Читать «Пиф-паф» онлайн - страница 19

Александр Юрьевич Моралевич

И зря рассыпался я в доказательствах: Марьгри, вы взгляните на Шолохова — тоже ведь не кончал Сорбонну. А Максим Горький? А Маяковский? А Бабель? А Илья Эренбург? У него, недоучки, вообще четыре класса, а я на целый класс его превзошел!

Нет, не пронял. Не убедил. И другое втоптание в грязь, даже внештатнику, припас для меня рыжий вершитель судеб, зять Никиты Хрущева и редактор "Комсомольской правды" А.И.Аджубей

— Я, конечно, не антисемит, — сказал богдыхан журналистики, — на безродных космополитов облав не делаю, но фамилия у вас подгуляла. И если намерены у меня сотрудничать, так только под русской фамилией Кленов.

И мать же честная, до чего наше отечество — не Соединенные штаты Америки. Прослужи там в армии малую малость, даже кровинки в защиту звездно-полосатости не пролей — и всё равно ты сразу в звании ветерана, с уймой действенных льгот, уважений и преференций. А что же на родине? На родине так: человек — это звучит: в морду!

И от большой обиды повлекся я после солдатчины за Урал и до Курил, сотрудничал во всяческой печати и путешествовал. Было дело, хаживал я и с тигроловами Трофимовыми, Богачёвыми. Ясно, как в известной опере, когда многоголосо гремит хор в отношении Грязнова: "Вязать его, вязать!" — не подпускался я к вязанию зверя и фиксации его рогатинами, шестерил в арьергарде. Но многое при этом познал. Что, например, во втором снизу ряду и третий, считая от носа, тигровый ус — безразмерные деньжищи стоит, случись продавать его китайцам. Потому как, обращенный в амулет и свернутый кольцом — этот ус дает неохватную власть над женщинами. Сразу любая недотрога — бряк на спину и ноги циркулем. А также: до четырех лет мамка водит за собой тигренка. Он уже по третьему году — хозяин тайги и сокрушительной силы зверь, но еще не осознает себя таковым.

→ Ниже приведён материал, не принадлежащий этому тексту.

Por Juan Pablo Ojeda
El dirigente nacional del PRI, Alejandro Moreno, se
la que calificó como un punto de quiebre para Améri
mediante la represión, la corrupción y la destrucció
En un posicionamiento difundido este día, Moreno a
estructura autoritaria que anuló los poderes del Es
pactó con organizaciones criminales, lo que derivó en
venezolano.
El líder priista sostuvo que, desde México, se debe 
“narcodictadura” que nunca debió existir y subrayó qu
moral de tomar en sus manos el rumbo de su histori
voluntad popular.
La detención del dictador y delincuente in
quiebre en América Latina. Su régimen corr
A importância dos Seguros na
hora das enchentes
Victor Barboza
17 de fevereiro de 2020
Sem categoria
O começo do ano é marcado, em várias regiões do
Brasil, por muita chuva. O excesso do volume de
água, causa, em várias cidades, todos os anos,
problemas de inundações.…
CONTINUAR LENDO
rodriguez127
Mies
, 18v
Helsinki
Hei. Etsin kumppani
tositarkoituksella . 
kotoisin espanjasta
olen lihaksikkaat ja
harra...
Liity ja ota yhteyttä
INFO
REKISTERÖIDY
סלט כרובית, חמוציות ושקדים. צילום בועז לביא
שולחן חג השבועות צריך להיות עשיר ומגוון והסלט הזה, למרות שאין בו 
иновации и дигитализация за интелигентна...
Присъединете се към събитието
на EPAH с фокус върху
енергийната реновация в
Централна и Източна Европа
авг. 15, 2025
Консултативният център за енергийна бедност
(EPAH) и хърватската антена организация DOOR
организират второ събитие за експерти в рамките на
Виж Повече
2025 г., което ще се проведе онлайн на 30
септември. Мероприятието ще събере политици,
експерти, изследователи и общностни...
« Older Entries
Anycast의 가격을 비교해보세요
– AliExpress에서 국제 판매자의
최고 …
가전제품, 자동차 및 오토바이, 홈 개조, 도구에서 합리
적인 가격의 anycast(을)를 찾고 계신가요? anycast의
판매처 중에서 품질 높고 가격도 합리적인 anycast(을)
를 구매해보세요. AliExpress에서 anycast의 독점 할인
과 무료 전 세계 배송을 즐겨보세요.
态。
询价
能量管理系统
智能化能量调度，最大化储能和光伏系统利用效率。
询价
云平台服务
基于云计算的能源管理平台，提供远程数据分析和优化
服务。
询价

Точно так полковой и дивизионный футболы ошкурили с меня щенячьесть, напутствовав: ты теперь зверь. Зверь одинокий и матерый. И заступы ниоткуда не жди, защити и прокорми себя сам.

Вот так, рядовой-необученный, переведенный в транспортную роту, я выставил на стол угощение старшине Марухно, старшим с сержантам Гудзю, Шепенку и Тебелеву. И после пиршества и возлияний сказал барски сержант Шепенок:

— Теперь, салага, на ать-два, по-быстрому наведи на столе марафет.

— Братка, — сказал я сержанту, — это чего же: пили вместе, а прибираться мне одному?

И, видно, синхронистам-сержантам было это так привычно, так отработано на солдатах, что, не успев даже защититься приемом сайд-стэп, получил я в ухо и в глаз.

А как же мне наплевательски относиться к глазу, который впоследствии хвалили великие наши ювелиры Устьянцев и Ямалетдинов? А как же мне не дорожить ухом, в котором спустя пять лет отмечали абсолютный слух композиторы Никита Богословский, Мариан Коваль и Ян Френкель?